The idea for his dissertation came to him while he was working in former “East” and “West” orchestras, playing music side by side with colleagues who had grown up in either East or West Germany. Even then, more than 15 years after the Berlin Wall came down, the differences were still noticeable. Now he plans to dedicate himself to this chapter in the history of the two German nations from an academic standpoint.
Waldman’s own background may allow him to view this history from a certain distance. His grandparents emigrated from Eastern Europe to Palestine, where his parents were born even before the Israeli nation was founded.

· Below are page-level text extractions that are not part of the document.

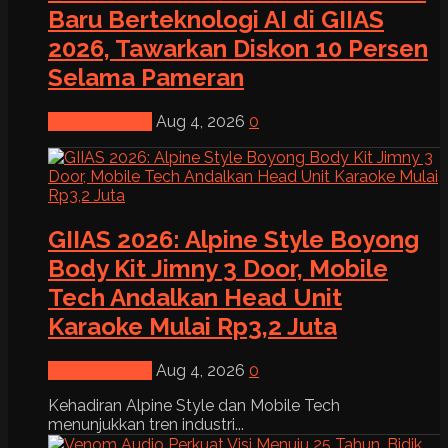
Baru Berteknologi AI di GIIAS
2026, Tawarkan Diskon 10 Persen
Selama Pameran
News & Event
Aug 4, 2026
0
GIIAS 2026: Alpine Style Boyong
Body Kit Jimny 3 Door, Mobile
Tech Andalkan Head Unit
Karaoke Mulai Rp3,2 Juta
News & Event
Aug 4, 2026
0
Kehadiran Alpine Style dan Mobile Tech
menunjukkan tren industri...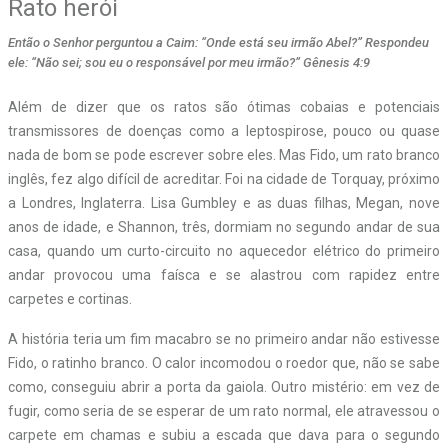
Rato herói
Então o Senhor perguntou a Caim: “Onde está seu irmão Abel?” Respondeu
ele: “Não sei; sou eu o responsável por meu irmão?” Gênesis 4:9
Além de dizer que os ratos são ótimas cobaias e potenciais
transmissores de doenças como a leptospirose, pouco ou quase
nada de bom se pode escrever sobre eles. Mas Fido, um rato branco
inglês, fez algo difícil de acreditar. Foi na cidade de Torquay, próximo
a Londres, Inglaterra. Lisa Gumbley e as duas filhas, Megan, nove
anos de idade, e Shannon, três, dormiam no segundo andar de sua
casa, quando um curto-circuito no aquecedor elétrico do primeiro
andar provocou uma faísca e se alastrou com rapidez entre
carpetes e cortinas.
A história teria um fim macabro se no primeiro andar não estivesse
Fido, o ratinho branco. O calor incomodou o roedor que, não se sabe
como, conseguiu abrir a porta da gaiola. Outro mistério: em vez de
fugir, como seria de se esperar de um rato normal, ele atravessou o
carpete em chamas e subiu a escada que dava para o segundo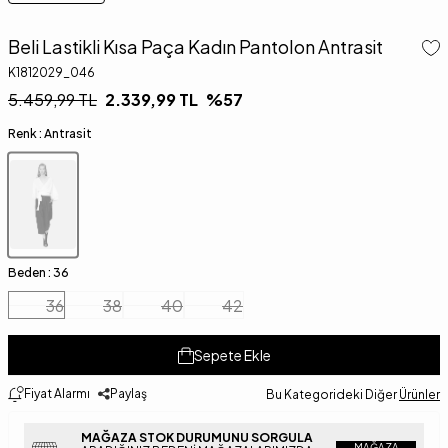
Beli Lastikli Kısa Paça Kadın Pantolon Antrasit
K1812029_046
5.459,99
TL
2.339,99
TL
%
57
Renk :
Antrasit
Beden :
36
36
38
40
42
Sepete Ekle
Fiyat Alarmı
Paylaş
Bu Kategorideki Diğer
Ürünler
MAĞAZA STOK DURUMUNU SORGULA
MAĞAZA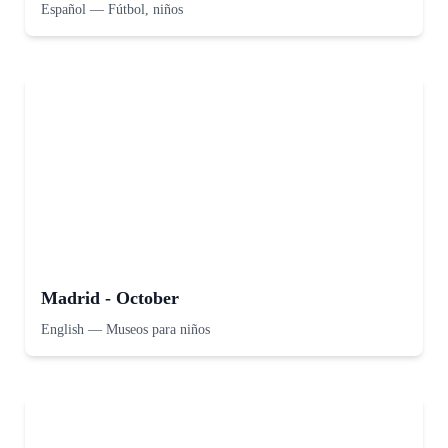
Español
—
Fútbol, niños
Madrid - October
English
—
Museos para niños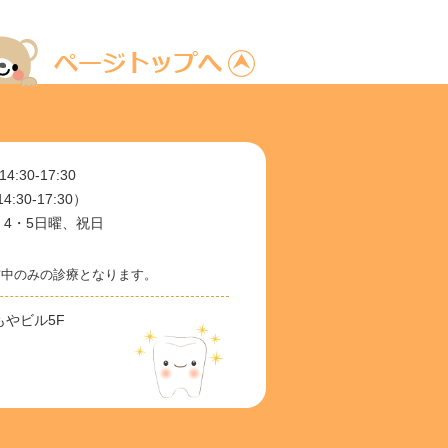
 14:30-17:30
14:30-17:30）
・4・5日曜、祝日
前中のみの診療となります。
ともやビル5F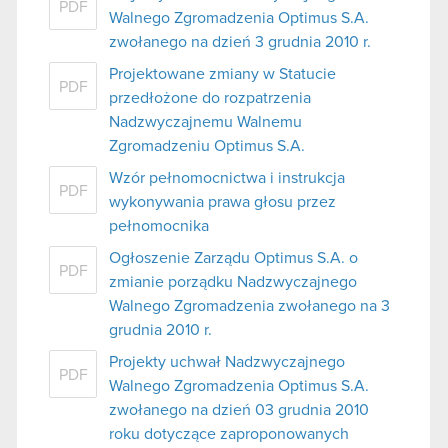
PDF
Walnego Zgromadzenia Optimus S.A.
zwołanego na dzień 3 grudnia 2010 r.
Projektowane zmiany w Statucie
PDF
przedłożone do rozpatrzenia
Nadzwyczajnemu Walnemu
Zgromadzeniu Optimus S.A.
Wzór pełnomocnictwa i instrukcja
PDF
wykonywania prawa głosu przez
pełnomocnika
Ogłoszenie Zarządu Optimus S.A. o
PDF
zmianie porządku Nadzwyczajnego
Walnego Zgromadzenia zwołanego na 3
grudnia 2010 r.
Projekty uchwał Nadzwyczajnego
PDF
Walnego Zgromadzenia Optimus S.A.
zwołanego na dzień 03 grudnia 2010
roku dotyczące zaproponowanych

It is also possible that the time he spent as part of the West Eastern Divan Orchestra headed by Daniel Barenboim has given him a particularly keen sense of these kinds of nuances. He traveled to Germany with the orchestra, which was made up of young musicians from the Middle East – from Israel and Arab countries – in 1999. “Barenboim changed my life,” he says emphatically, “and the lives of a whole generation of musicians from the Middle East.” Waldman still gets goose bumps to this day when he thinks about the orchestra.
The conductor was “in a class of his own” as both a person and a musician, Waldman says. He felt that he was living out a fairytale, with nightly concerts with Barenboim, Yo-Yo Ma, and other musicians from world-renowned orchestras as well as engaging in political discussions. He came into contact with colleagues from Syria and Lebanon, people that he could never have met in Israel – “except as a soldier on the other side of the border,” he adds ironically.
Barenboim was also the person who asked Waldman whether he wished to study horn in Berlin and helped make sure Waldman would be released from military service in Israel early. Waldman was admitted to the Berlin University of the Arts – which also brought him “unimpeded access to the State Opera, all the rehearsals, all the performances.”
After he earned his degree, Waldman was hired as an orchestral musician, first with the Radio Symphony Orchestra Berlin and Nürnberger Staatsoper (Nuremberg State Opera) and finally back in his home country of Israel, where he blogged about the local situation for his friends from 2009 to 2012.
Waldman, now a father of two girls, wrote blog posts about the political situation, shared recipes for home cooking, and described everyday family life during the first Gaza War. His blog readership grew, and Waldman was cited as a “different Israeli voice” in various media. Today he is happy to be back in Berlin with his family – and not only because of the libraries and archives, which are important to his work. Berlin “as a place and a way of life” has become his home by choice, Waldman says.